EU policy has followed market trends, by pooling investment for a data-driven economy. This approach foresees more data sharing within organisational ecosystems that consolidate and create new value from data. With its legal framework, the European Commission tries to make sure all this happens in a fair, open, and secure way.
But how will this affect our current jobs? Which skills will we need to participate in this data-driven economy? This article gives insight in how data is being used to define our future work.
Byte by byte: some context
Whenever we interact with our digital devices, we create data – little digital traces of numeric information that say something about our interaction with the device. This can be information about what we have clicked on, which webpages we have opened, what text we have written, which locations we have visited, or where we have made a telephone call from.
All of these digital traces together can give us comprehensive insight into our behaviour online. Data is increasingly being used to gain more insight into human behaviour for a variety of reasons. And more and more of it is being collected. Estimates point that global data volume will increase by more than 500% by 2025. Companies use data to understand their customers better and improve their products and services. Governments are using it to improve the effects of their policy decisions. Individuals can also use data to help them manage their daily tasks better. Example? Take a walk round the block and see the number of people with smart watches around you. If you use one to monitor how active you are during the day, to monitor your vital stats, or use any apps that track how often you are online, you are using data for insights.
With data storage moving to the Cloud, technically it becomes easier to bring together different types of data, as well as data coming from different sources – potentially resulting into a much more comprehensive insight. This reduces challenges on the part of companies to use this data to create more value – whether this is for themselves, others, or together with their business ecosystem partners.

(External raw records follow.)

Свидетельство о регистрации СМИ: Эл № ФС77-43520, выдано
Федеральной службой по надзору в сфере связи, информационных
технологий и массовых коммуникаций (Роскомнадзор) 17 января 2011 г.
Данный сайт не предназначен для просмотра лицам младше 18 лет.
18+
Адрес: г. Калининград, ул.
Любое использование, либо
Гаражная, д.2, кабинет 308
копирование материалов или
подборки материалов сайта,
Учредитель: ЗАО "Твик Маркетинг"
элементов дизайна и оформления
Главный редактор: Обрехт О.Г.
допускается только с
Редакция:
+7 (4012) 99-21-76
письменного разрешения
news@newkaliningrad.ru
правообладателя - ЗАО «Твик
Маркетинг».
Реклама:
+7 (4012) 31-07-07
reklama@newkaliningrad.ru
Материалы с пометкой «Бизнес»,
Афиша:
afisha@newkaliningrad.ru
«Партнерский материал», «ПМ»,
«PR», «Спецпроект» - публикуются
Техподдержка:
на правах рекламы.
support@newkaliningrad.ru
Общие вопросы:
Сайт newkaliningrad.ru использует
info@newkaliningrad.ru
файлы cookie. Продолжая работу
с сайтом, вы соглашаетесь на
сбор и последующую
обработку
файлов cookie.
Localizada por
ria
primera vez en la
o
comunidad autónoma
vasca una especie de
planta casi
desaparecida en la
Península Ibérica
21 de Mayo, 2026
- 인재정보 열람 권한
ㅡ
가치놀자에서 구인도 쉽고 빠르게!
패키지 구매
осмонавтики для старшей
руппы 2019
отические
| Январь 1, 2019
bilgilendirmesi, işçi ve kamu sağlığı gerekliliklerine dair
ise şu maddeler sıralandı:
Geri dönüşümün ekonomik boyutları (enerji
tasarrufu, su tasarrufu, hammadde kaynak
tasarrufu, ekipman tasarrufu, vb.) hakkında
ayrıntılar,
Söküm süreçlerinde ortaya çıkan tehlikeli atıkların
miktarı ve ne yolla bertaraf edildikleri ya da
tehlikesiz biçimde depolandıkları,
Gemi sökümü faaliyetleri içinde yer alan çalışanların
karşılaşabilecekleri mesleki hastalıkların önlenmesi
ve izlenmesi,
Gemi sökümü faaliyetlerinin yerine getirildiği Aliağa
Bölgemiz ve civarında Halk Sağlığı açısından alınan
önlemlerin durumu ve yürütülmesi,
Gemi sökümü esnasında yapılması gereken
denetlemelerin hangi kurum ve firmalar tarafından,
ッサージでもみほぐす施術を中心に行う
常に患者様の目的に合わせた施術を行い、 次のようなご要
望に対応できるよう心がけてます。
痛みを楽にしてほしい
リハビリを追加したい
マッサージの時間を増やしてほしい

Data in the world of business
Data is thus increasingly seen as an essential source of revenue by enterprises. But which data is useful, and how do they manage to collect this data in a secure and safe way? In this section, we dive deeper into the nitty-gritty of data becoming an asset and a commodity for companies, and how this is being regulated by policymakers in the EU.

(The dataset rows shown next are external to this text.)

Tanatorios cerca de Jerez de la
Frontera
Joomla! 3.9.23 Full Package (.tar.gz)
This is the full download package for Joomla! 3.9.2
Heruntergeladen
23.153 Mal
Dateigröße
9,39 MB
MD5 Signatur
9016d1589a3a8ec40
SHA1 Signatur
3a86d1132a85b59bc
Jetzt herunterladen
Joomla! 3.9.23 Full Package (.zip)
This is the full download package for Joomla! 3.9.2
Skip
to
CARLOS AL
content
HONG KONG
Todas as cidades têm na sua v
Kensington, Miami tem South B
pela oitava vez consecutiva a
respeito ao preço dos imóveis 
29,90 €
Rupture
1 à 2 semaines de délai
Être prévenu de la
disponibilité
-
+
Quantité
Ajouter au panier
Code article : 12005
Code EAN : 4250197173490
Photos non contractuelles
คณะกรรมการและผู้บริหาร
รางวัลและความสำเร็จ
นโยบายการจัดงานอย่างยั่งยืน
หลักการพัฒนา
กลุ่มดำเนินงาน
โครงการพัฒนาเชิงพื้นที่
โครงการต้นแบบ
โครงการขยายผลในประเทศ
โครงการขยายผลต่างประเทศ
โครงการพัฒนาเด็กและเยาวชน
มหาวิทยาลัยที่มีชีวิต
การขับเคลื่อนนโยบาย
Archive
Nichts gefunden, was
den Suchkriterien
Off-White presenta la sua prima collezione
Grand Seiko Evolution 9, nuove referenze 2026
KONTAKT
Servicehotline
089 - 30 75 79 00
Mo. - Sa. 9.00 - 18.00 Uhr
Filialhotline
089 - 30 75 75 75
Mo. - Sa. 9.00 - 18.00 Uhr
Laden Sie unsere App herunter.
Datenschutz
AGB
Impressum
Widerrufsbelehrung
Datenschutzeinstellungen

Data, data, data… Which data?
There are different ways in which we can categorise data. Here, we discuss two categorisations that are of interest considering the broader European Strategy for Data.
A first distinction concerns the connection between data and an individual person: personal data vs non-personal data. Personal data is any data that is (or can be) related to an individual person: a name, identity details (e.g. card numbers, etc.), health-related data, location data, etc. Some personal data can be sensitive. This is a separate category data that must be treated with extra conditions, as misuse of this data can result in hurtful, undesirable or even dangerous situations. The General Data Protection Regulation (GDPR) specifies sensitive data (European Commission, 2023a). Non-personal data is all other data that can be gathered. Examples include data on daily use of public transport, energy use within a home or the number of school teachers in a specified area.
A second distinction concerns those organisations that collecting data: industrial data and public data. By industrial data, we mean all types of data collected by private enterprises. As more companies create digital products, enterprises have the opportunity to collect personal and non-personal data easily which they can later use to create more value for their consumers and themselves, which can give competitive advantage. Examples of non-personal industrial data that you may know and use include the daily use of public transport (e.g. on Google Maps), or data on the energy usage in your home gathered by your energy provider. Governments also collect data to inform their policy decisions and provide digital services. Sharing of this type of data has several benefits. For example, public data could be used by companies to create better and more relevant services and products. Individual users could improve their decision-making based on real data: e.g. deciding when to switch on their washing machine to optimise the energy consumption at home.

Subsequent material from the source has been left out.